The final meeting is a run-through before the intervention, but it is important that the intervention is a surprise to the addict. “If you let them know, you lessen your chance of being successful,” Hall declared. She once did the run-through meeting at a Dunkin’ Donuts down the street from the addict’s house, allowing the family to prepare without being discovered. Hall said it is important to assign seats for the intervention, giving order to the letter-reading and eliminating interruptions. “You want to keep it loving but formal.”
Grover’s son did what many addicts cannot. He decided to get sober and went cold turkey, detoxing in his girlfriend’s basement. He has been in recovery since July 2010.

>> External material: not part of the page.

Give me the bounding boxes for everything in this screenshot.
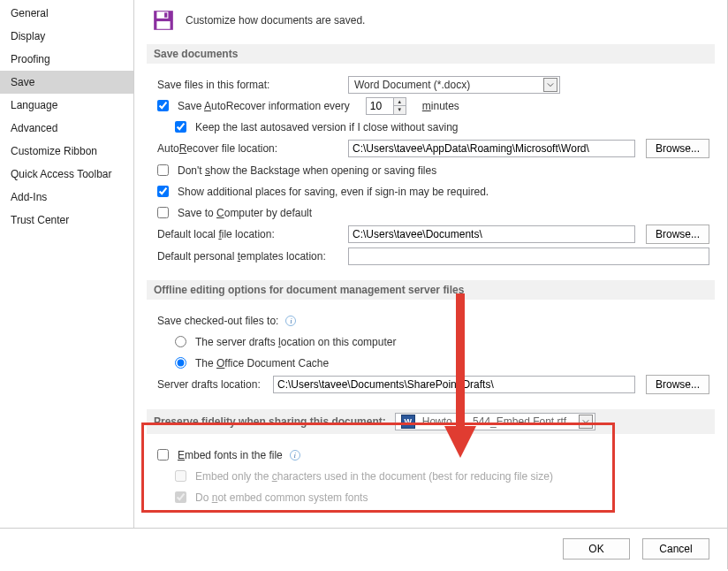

But Mike Loverde, an intervention specialist in Illinois and former heroin addict, said he could not have overcome addiction without intervention. Loverde was introduced to drugs when he hurt his shoulder weightlifting in college. He said his friend who had cancer at the time gave him two Vicodin pills. “It was like there was a keyhole that never fit, and suddenly everything came together,” Loverde said about the power of the drugs.
Everyone gave his family advice that Loverde had to want to go to treatment before he could recover. However, Loverde said most addicts need intervention to go to recovery. He went to 19 rehabs before his family went through training with an intervention specialist and conducted an intervention of their own, which he credits for his recovery.
“I see now what they told my family and why it worked,” Loverde said. “Had they not done it, I know I wouldn’t be alive.